WYBL
- Ashtabula, Ohio; United States;
- Frequency: 98.3 MHz
- Branding: 98.3 The Bull

Programming
- Format: Country music
- Affiliations: Cleveland Guardians Radio Network Compass Media Networks

Ownership
- Owner: Lilly Broadcasting; (Glenora Radio Network LLC);
- Sister stations: WFUN; WFXJ-FM; WREO-FM; WZOO-FM;

History
- First air date: September 2005
- Call sign meaning: "The Bull"

Technical information
- Licensing authority: FCC
- Facility ID: 87818
- Class: A
- ERP: 5,300 watts
- HAAT: 105.0 meters (344.5 ft)
- Transmitter coordinates: 41°51′14.00″N 80°41′20.00″W﻿ / ﻿41.8538889°N 80.6888889°W

Links
- Public license information: Public file; LMS;
- Website: 983thebull.com

= WYBL =

Radio station in Ashtabula, Ohio

WYBL (98.3 FM, "The Bull") is a radio station in Ashtabula, Ohio, United States, broadcasting a country music format. Owned by Lilly Broadcasting, WYBL's studios are located in Ashtabula while its transmitter is located near Benetka Rd and Plymouth Ridge Rd south of I-90. It is one of five stations in Lilly's Ashtabula cluster, the others being WFUN, WFXJ-FM, WREO-FM, and WZOO-FM.

==History==
WYBL signed on in August 2005. The 98.3 FM frequency had belonged to then-owner Clear Channel Communications (now known as iHeartMedia) for a number of years. 98.3 FM and sister station 107.5 FM were purchased at auction at the same time. 107.5 FM was focused on and developed first as a Classic Rock station. 98.3 FM "The Bull" came years later. Before becoming the country station that it would become, the signal of 98.3 was used for some time to run oldies (presumable to test the frequency and market for popularity). Soon after, The Bull came to air.

In the Fall of 2007, Clear Channel Communications sold WYBL to Media One Radio Group along with its sister stations WFUN (AM) (News/Talk at the time), WFXJ-FM (Classic Rock), WREO-FM (Hot AC at the time), WZOO-FM (Top 40 at the time).

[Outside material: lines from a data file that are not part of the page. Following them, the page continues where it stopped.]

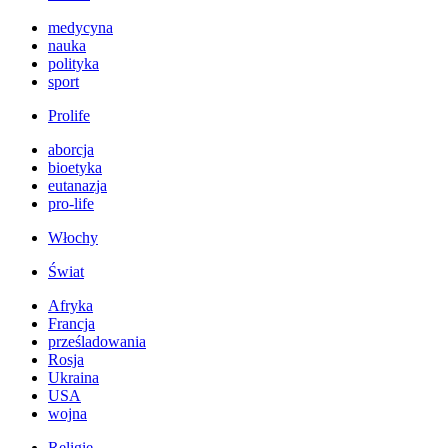
medycyna
nauka
polityka
sport
Prolife
aborcja
bioetyka
eutanazja
pro-life
Włochy
Świat
Afryka
Francja
prześladowania
Rosja
Ukraina
USA
wojna
Religie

Lilly Broadcasting, owner of WICU-TV and operator of WSEE-TV in Erie, Pennsylvania, acquired Media One's radio stations in Ashtabula and Jamestown, New York, in December 2025 for a combined $4 million.

===Original Lineup===
6am-10am - McCoy in the Morning with Roger McCoy and Dave Hatfield (Scony was a later addition, however Hatfield left the show to pursue his own show on the station. Scony left the station in 2011 to move to Nashville to pursue a career in the record industry while Roger left in June 2013 to become the assistant program and music director for Clear Channel of Asheville, North Carolina at WKSF-FM )

10am-3pm - Jake Andrews (left the station in April 2008 to pursue his photography business)

3pm-7pm - Kristi Lee (left the station after only a few months to start her family)

7p-Midnight - Paul West (in 2006 Paul pursued a career with Clear Channel in Albany, New York)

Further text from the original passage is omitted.